Excerpted data: Begin

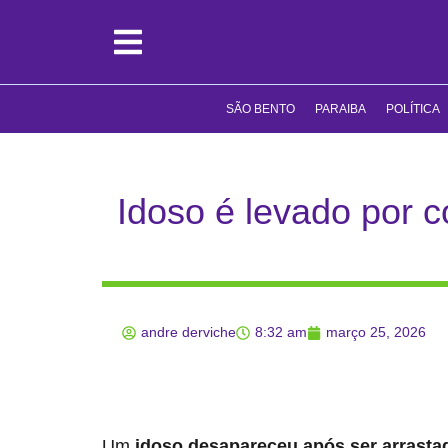
SÃO BENTO
PARAIBA
POLÍTICA
Idoso é levado por c
andre derviche
8:32 am
março 25, 2026
Um
idoso desapareceu após ser arrastad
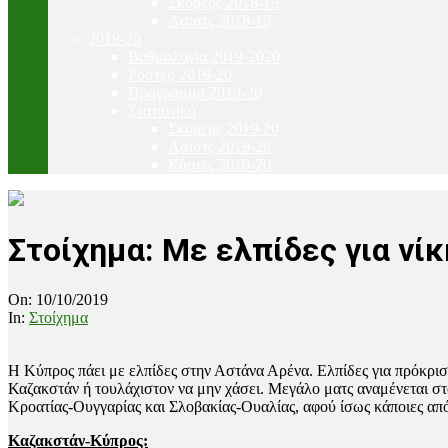
Σκόρερς 2018-19
Ασιστς 2018-19
2019-20
Βαθμολογία 2019-2020
Ρόστερ 2019-20
Πρόγραμμα 2019-20
Στατιστικά
Σκόρερς 2019-20
Ασίστς 2019-20
Κάρτες 2019-20
Στοίχημα: Με ελπίδες για νί
On:
10/10/2019
In:
Στοίχημα
Η Κύπρος πάει με ελπίδες στην Αστάνα Αρένα. Ελπίδες για πρόκριση 
Καζακστάν ή τουλάχιστον να μην χάσει. Μεγάλο ματς αναμένεται στ
Κροατίας-Ουγγαρίας και Σλοβακίας-Ουαλίας, αφού ίσως κάποιες από
Καζακστάν-Κύπρος:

Excerpted data: End

Assignment
Give back every line of the material above word for word, leaving out the pictures.

Answer to this task
SÃO BENTO
PARAIBA
POLÍTICA
Idoso é levado por c
andre derviche
8:32 am
março 25, 2026
Um
idoso desapareceu após ser arrastad
Σκόρερς 2018-19
Ασιστς 2018-19
2019-20
Βαθμολογία 2019-2020
Ρόστερ 2019-20
Πρόγραμμα 2019-20
Στατιστικά
Σκόρερς 2019-20
Ασίστς 2019-20
Κάρτες 2019-20
Στοίχημα: Με ελπίδες για νί
On:
10/10/2019
In:
Στοίχημα
Η Κύπρος πάει με ελπίδες στην Αστάνα Αρένα. Ελπίδες για πρόκριση 
Καζακστάν ή τουλάχιστον να μην χάσει. Μεγάλο ματς αναμένεται στ
Κροατίας-Ουγγαρίας και Σλοβακίας-Ουαλίας, αφού ίσως κάποιες από
Καζακστάν-Κύπρος:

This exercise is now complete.